PROMPT:
Below is a block of records; reproduce all of them exactly and leave out any pictures.

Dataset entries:

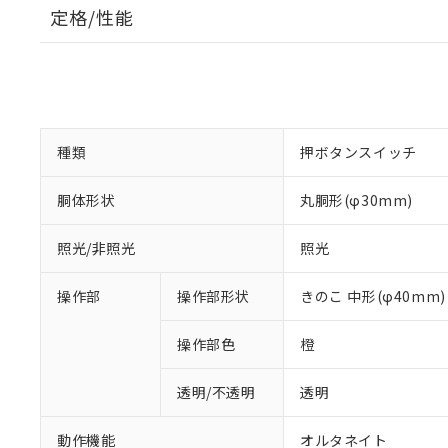
定格/性能
種類
押ボタンスイッチ
胴体形状
丸胴形(φ30mm)
照光/非照光
照光
操作部
操作部形状
きのこ 中形(φ40mm)
操作部色
橙
透明/不透明
透明
動作機能
オルタネイト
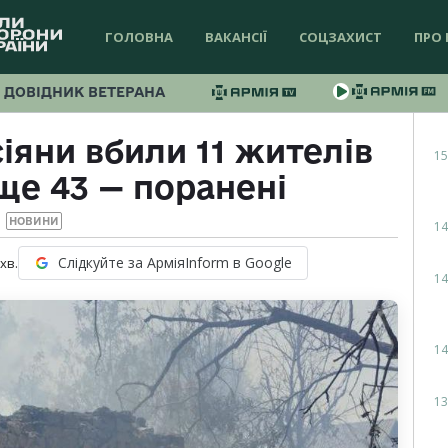
ГОЛОВНА
ВАКАНСІЇ
СОЦЗАХИСТ
ПРО 
ДОВІДНИК ВЕТЕРАНА
іяни вбили 11 жителів
15
ще 43 — поранені
НОВИНИ
14
Слідкуйте за АрміяInform в Google
хв.
14
14
13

WRITTEN SOLUTION:
定格/性能
種類
押ボタンスイッチ
胴体形状
丸胴形(φ30mm)
照光/非照光
照光
操作部
操作部形状
きのこ 中形(φ40mm)
操作部色
橙
透明/不透明
透明
動作機能
オルタネイト
ГОЛОВНА
ВАКАНСІЇ
СОЦЗАХИСТ
ПРО 
ДОВІДНИК ВЕТЕРАНА
іяни вбили 11 жителів
15
ще 43 — поранені
НОВИНИ
14
Слідкуйте за АрміяInform в Google
хв.
14
14
13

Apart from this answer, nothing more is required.